Absolutely, all the time. It depends on the frame of reference. We have information saturation and total networking, but isn’t it funny that we’re always finding artists we’ve missed? Overlooked? Misunderstood? I’m pleased to see that Leon Kossoff has some currency lately, I’d like to see some focus on Ibram Lassaw. A recent trip through French public collections exposed me to the work of François Morellet and Aurelie Nemours, who were totally new to me. On a recent visit to the Philadelphia Museum of Art I discovered the work of Sylvia Fein, a Wisconsin artist of the 1940s previously unknown to me. The work of her male peers is much better-known. (I think the main reason there is obvious.) It all depends on where you place the brackets. My greatest curatorial effect is bringing attention to work that has been missed, passed over in the careening steamroll of art history, overlooked, underappreciated, ignored, dissed even. Opportunities for revival are always there, latent, reminding us that hindsight corrects our present vision. I’m uncomfortable with the notion of “discovery’ in the first place, maybe partly because I’ve been researching the history of Indian tribes in Wisconsin. It depends on where you place your focus, how you recognize the limits of your focus, of your ability to see. We are discovering new things all the time, most of which have been right under our noses.

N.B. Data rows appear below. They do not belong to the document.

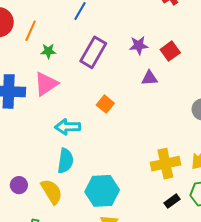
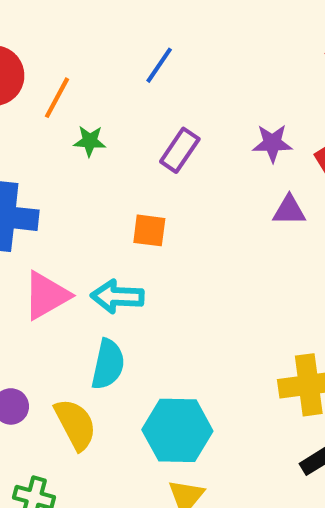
purple rectangle: (93, 52) -> (180, 150), size x0.7
pink triangle: (46, 84) -> (46, 295), moved
orange square: (105, 104) -> (149, 230), moved, turned -36

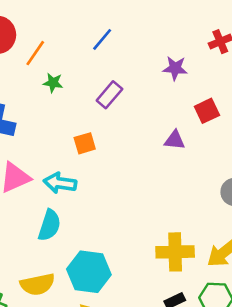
purple star: (272, 143) -> (175, 68), moved
orange square: (149, 230) -> (85, 143), turned -30
yellow semicircle: (75, 424) -> (37, 284), moved, turned 100

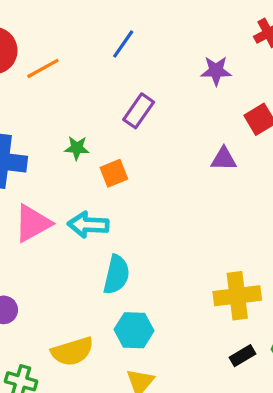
orange line: (35, 53) -> (43, 68), turned 32
green star: (53, 83) -> (77, 148), moved
cyan semicircle: (49, 225) -> (116, 275), moved
cyan hexagon: (89, 272) -> (134, 330), size x0.7

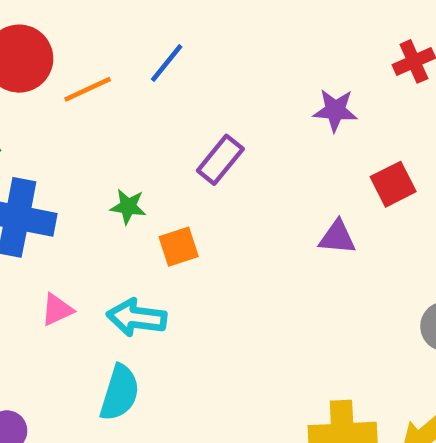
blue line: (123, 44) -> (167, 63), moved
pink triangle: (33, 223) -> (57, 310), size x0.6
cyan semicircle: (116, 275) -> (120, 393), moved

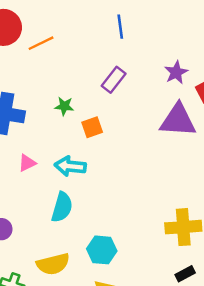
blue line: (167, 63) -> (120, 27), moved, turned -45
purple star: (335, 110) -> (176, 72), moved, turned -30
purple triangle: (337, 237) -> (178, 120), size x1.8

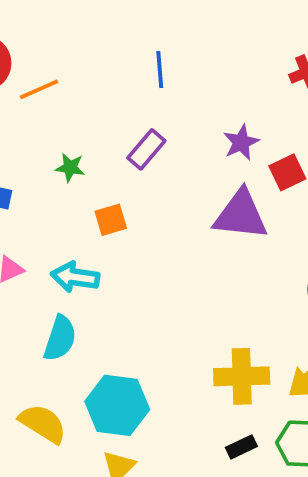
green star: (64, 106) -> (70, 168), moved
cyan hexagon: (102, 250) -> (117, 405), size x1.4
yellow semicircle: (53, 264) -> (43, 424), turned -136

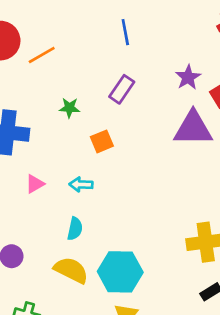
cyan arrow: (75, 277) -> (81, 185), size x0.7
cyan semicircle: (60, 338) -> (75, 229), size x0.7
yellow semicircle: (43, 424) -> (71, 270), moved

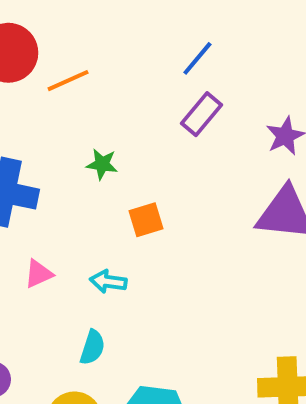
blue line: (125, 32) -> (197, 58), turned 45
purple rectangle: (122, 89) -> (202, 114), moved

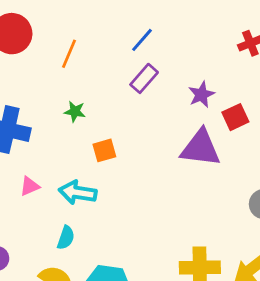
orange line: (68, 81) -> (69, 54), moved, turned -44
cyan arrow: (108, 282) -> (78, 193), size x1.5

There’s a painter in Milwaukee, Greg Klassen, he’s been painting here seriously for 20 years, and he hasn’t been discovered yet. And he’s a very good painter. But he and his work don’t fit into an existing and current dialogue, which as we know moves the focus around and delimits it, sometimes to the detriment of “discovery.” He studied under Gerhard Richter in Düsseldorf in the early ’90s, then came back to Milwaukee and continued his project, which is a kind of tendril of Richter’s concerns. He has produced a great body of work. Does it apply anywhere else? I don’t know. It’s a risk for a curator to do a show with little exterior justification. It’s all on you, on your word, your research, your care and concern that this artist’s work is well-represented. It’s hard to gather support behind any idiosyncratic choice. But those risks are always worthwhile.
Why should government fund the arts?
A great question. I’ve been poring over old issues of M/E/A/N/I/N/G magazine, which arose (publicly funded) right around the time of the demise of the NEA individual artist granting system. Reminded me what a difference an annual $170-odd million could do for art and artists in this country.
The first thing is to recognize that even the most detached forms of contemporary art are absolutely essential to society. My bottom line is that anyone in this profession who thinks otherwise, or doubts this, even for a moment, should consider a different line of work. I don’t like to lean on statistics, especially economic justifications, like the fact that more people visit the Metropolitan museum in a year than Yankee Stadium, but this one makes an elegant point. The effect of art is hard to gauge, however, and gets grossly oversimplified. The whole point of the thing, for me, is to keep complexity alive and breathing, resolutely and defiantly, within the popular discourse. Our government is actually designed to promote dissensus, the sustenance of the minority. I feel I must remind my fellow citizens that the essence of democracy is to protect the minority from the tyranny of the majority, and arguments toward popular opinion tend to speciously overlook this essential fact.
Nicholas Frank was curator at the Institute of Visual Arts (Inova) in Milwaukee from 2006-2011, and currently teaches in the Integrated Studio Arts program at the Milwaukee Institute of Art & Design. His heavy metal seance band, Demono, will release a live recording on the Augurari label in late 2011.